A princeza na berlinda Rattazzi a vol d'oiseau, com a biographia de sua Alteza
Part 2
Assim diz, por exemplo, fallando do theatro do Gymnasio:--«Este theatro não tem praso determinado para as suas representações pela excellente rasão de que as receitas são mais de que mediocres. Os artistas e directores do Gymnasio acham-se constantemente, uns para com os outros, na situação de um credor importuno para com Mr. de Tayllerand.
--O senhor não me dirá quando me paga o que me deve? dizia o credor.
--Ora sempre é muito curioso, respondeu o principe.»

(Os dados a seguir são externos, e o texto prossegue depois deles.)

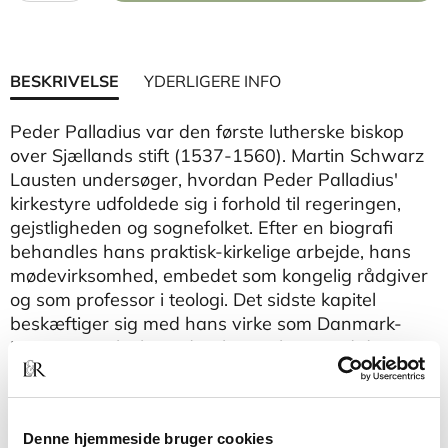
BESKRIVELSE
YDERLIGERE INFO
Peder Palladius var den første lutherske biskop
over Sjællands stift (1537-1560). Martin Schwarz
Lausten undersøger, hvordan Peder Palladius'
kirkestyre udfoldede sig i forhold til regeringen,
gejstligheden og sognefolket. Efter en biografi
behandles hans praktisk-kirkelige arbejde, hans
mødevirksomhed, embedet som kongelig rådgiver
og som professor i teologi. Det sidste kapitel
beskæftiger sig med hans virke som Danmark-
Norges 'overbiskop', dvs. hans tilsyn med de
kirkelige forhold i de områder, som hørte under det
danske rige – Island, Rügen, Gotland, Norge og
Færøerne.
Denne hjemmeside bruger cookies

Realmente é difficil perceber a que vem isto. Pela nossa parte entendemos que são profundamente ridiculos todos estes promenores da vida intima dos theatros... Julgamos além d'isso haver falsidade no mexerico da princeza. Mas ainda que seja verdade o que ella diz, não será de mau gosto trazer questõesinhas de soalheiro para um livro de viagens?
Do Gymnasio, diz ainda, que viu ali representar magistralmente o actor _Pedro_, secundado por duas jovens e formosas mulheres _Candida_ e _Lora_?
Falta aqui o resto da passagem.